▸ WORK TO BE COMPLETED
In the records below, find each line with "Barcelona" and copy it.

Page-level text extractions
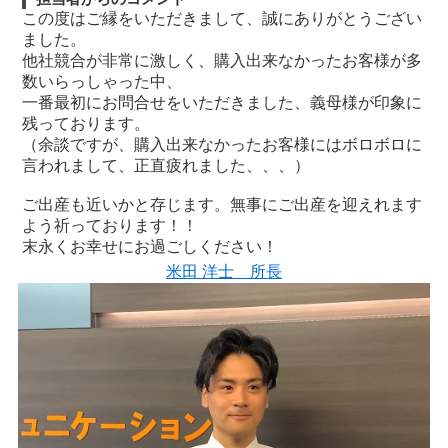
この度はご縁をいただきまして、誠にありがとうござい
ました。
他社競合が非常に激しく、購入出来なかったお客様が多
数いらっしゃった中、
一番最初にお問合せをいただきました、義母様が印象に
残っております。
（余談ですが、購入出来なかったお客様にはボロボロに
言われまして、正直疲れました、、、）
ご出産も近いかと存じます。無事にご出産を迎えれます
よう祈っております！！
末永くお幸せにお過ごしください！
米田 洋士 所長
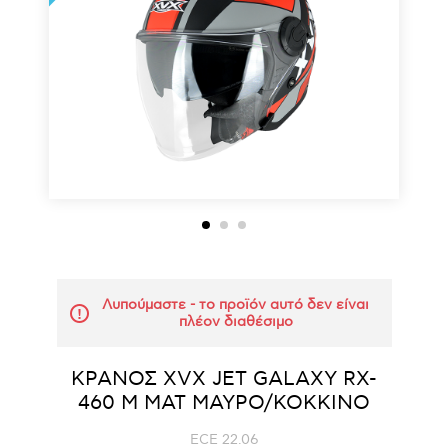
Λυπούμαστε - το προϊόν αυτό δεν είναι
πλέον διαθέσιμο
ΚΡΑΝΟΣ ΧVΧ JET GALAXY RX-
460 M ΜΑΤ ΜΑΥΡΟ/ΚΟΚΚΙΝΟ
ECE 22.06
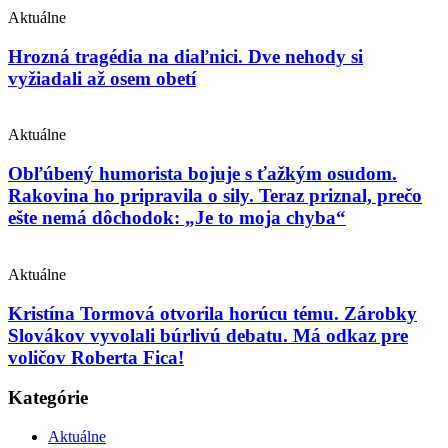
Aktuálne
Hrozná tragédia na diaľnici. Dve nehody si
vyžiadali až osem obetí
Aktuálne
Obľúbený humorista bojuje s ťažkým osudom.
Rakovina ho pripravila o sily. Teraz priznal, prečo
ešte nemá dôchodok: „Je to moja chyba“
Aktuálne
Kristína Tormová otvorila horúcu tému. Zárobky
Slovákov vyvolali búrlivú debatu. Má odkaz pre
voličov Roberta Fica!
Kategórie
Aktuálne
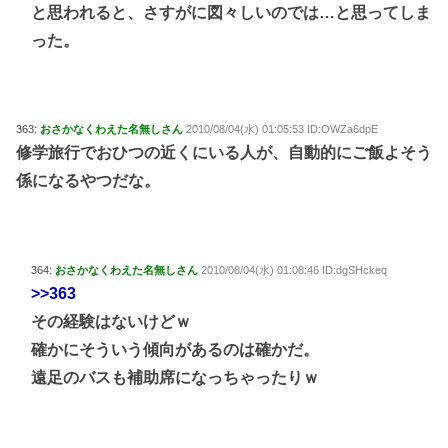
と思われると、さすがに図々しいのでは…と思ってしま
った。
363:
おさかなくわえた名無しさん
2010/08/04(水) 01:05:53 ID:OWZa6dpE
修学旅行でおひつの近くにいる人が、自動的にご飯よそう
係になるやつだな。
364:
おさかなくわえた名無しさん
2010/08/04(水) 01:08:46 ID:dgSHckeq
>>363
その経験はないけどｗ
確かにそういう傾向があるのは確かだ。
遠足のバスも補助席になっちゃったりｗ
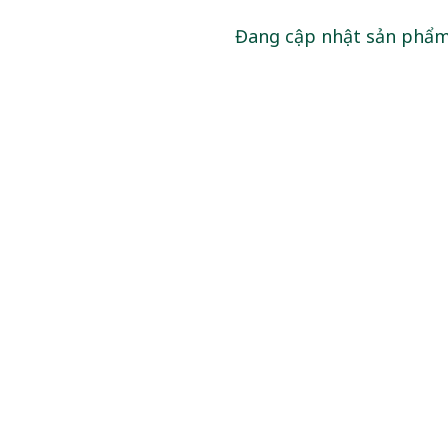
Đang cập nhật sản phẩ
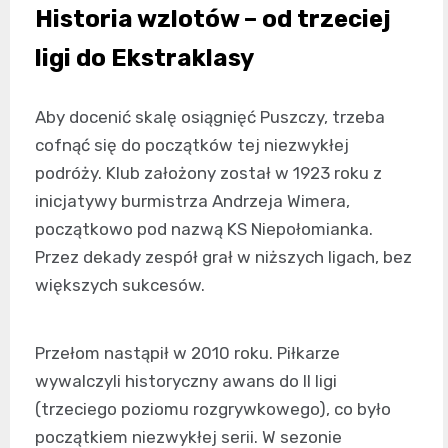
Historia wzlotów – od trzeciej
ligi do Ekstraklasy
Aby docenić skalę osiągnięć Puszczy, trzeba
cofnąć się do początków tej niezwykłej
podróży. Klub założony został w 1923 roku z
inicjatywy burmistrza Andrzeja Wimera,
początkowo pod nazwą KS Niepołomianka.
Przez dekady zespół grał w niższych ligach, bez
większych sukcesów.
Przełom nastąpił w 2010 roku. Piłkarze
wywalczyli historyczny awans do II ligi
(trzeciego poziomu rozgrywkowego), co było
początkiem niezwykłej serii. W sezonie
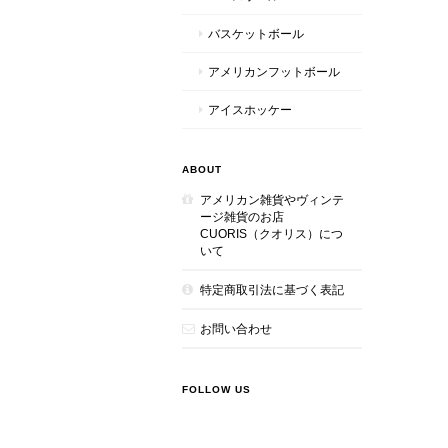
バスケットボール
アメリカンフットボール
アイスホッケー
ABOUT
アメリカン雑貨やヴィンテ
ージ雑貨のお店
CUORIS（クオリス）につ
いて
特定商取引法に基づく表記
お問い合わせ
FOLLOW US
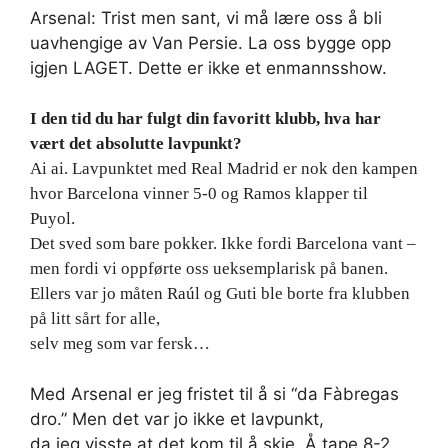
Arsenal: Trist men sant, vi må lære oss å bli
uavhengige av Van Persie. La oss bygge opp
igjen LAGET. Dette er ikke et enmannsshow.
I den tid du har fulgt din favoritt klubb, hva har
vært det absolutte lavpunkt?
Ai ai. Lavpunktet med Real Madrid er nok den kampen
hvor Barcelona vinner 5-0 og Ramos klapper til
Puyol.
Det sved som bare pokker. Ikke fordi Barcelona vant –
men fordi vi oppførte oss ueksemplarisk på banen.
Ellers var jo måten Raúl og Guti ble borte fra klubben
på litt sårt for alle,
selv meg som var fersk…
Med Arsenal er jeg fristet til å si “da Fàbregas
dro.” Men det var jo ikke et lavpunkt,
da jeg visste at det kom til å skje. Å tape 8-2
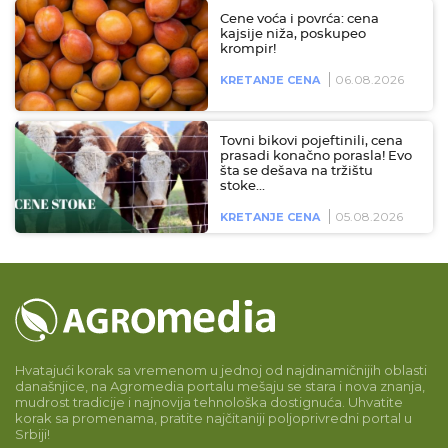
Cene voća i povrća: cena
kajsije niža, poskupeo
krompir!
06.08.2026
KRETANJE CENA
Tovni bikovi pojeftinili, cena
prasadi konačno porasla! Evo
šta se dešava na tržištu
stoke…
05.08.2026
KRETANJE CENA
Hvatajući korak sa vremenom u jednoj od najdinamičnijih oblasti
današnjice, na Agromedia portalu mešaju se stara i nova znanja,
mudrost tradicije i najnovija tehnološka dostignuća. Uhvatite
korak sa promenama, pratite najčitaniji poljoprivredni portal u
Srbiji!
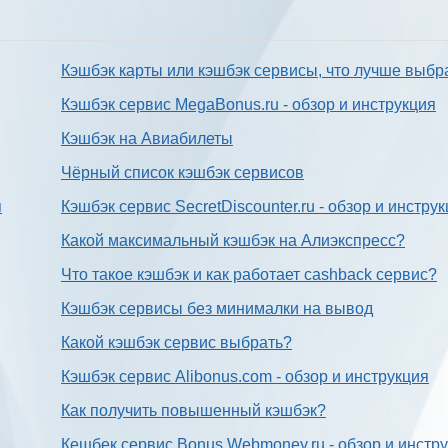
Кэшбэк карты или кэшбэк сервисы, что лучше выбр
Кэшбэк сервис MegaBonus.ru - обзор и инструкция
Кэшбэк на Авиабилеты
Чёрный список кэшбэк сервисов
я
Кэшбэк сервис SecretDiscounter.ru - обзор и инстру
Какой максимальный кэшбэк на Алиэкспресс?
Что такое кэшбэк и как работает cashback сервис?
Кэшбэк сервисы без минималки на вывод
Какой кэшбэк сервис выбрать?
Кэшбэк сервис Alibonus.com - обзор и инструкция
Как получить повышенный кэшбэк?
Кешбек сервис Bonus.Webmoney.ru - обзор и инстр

* * *

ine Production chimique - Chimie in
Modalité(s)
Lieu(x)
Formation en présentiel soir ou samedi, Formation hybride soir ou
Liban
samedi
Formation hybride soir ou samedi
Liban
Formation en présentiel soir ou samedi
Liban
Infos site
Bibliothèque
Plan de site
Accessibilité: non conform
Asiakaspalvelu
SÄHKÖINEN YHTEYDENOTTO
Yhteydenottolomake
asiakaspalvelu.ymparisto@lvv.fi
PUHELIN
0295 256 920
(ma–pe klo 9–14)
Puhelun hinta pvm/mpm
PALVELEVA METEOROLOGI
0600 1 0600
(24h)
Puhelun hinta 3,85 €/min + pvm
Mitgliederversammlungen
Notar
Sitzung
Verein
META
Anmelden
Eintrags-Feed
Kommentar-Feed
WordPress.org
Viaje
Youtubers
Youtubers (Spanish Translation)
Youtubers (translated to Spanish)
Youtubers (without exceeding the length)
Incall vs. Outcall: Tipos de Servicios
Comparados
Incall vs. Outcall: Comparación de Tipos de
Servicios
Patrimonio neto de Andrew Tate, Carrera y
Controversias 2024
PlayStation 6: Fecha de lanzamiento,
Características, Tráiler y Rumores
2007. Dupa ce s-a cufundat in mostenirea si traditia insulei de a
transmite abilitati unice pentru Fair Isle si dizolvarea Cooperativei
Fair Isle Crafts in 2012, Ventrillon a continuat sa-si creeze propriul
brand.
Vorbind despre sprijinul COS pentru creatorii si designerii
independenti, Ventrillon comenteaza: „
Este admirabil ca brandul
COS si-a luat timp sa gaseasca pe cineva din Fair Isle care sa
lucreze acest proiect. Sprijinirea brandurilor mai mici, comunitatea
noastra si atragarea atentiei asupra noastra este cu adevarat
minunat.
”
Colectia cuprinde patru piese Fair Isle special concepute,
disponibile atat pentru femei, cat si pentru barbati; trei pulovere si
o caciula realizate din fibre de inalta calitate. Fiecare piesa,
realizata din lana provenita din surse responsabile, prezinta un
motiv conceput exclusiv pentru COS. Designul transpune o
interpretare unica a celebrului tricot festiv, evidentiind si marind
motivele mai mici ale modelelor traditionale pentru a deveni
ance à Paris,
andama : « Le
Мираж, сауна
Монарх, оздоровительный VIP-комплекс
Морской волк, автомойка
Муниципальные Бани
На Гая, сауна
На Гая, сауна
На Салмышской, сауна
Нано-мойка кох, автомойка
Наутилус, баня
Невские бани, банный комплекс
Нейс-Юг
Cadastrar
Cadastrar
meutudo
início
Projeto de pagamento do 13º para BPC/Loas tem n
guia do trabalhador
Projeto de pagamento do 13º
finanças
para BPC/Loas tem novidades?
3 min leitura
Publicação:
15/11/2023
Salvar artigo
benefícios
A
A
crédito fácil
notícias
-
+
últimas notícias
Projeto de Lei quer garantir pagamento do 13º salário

...

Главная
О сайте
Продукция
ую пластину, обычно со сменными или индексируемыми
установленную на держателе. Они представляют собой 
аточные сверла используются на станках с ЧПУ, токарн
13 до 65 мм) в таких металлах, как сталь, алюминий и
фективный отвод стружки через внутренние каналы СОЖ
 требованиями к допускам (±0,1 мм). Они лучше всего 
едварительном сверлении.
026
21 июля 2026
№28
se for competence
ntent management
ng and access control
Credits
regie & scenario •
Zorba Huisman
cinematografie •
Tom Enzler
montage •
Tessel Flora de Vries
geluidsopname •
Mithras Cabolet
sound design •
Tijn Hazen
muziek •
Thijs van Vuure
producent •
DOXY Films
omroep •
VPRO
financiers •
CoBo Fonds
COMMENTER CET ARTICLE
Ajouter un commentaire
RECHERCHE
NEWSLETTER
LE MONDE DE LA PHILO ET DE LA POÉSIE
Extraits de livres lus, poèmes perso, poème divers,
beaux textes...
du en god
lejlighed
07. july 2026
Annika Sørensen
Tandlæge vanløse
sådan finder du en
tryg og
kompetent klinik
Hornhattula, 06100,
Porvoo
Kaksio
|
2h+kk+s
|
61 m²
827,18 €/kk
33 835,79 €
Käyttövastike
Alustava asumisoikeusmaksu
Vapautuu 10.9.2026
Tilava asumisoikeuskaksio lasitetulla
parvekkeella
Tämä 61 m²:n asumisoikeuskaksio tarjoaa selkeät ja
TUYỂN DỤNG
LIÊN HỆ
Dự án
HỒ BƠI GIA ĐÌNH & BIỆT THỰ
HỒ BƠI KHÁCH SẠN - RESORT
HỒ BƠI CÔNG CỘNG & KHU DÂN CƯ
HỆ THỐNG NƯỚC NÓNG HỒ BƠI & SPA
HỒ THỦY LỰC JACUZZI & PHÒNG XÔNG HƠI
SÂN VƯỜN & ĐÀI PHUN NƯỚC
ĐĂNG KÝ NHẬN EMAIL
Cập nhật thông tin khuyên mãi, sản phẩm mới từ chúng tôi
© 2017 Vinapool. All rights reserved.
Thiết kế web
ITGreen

▸ ANSWER TO THIS PROBLEM
hvor Barcelona vinner 5-0 og Ramos klapper til
Det sved som bare pokker. Ikke fordi Barcelona vant –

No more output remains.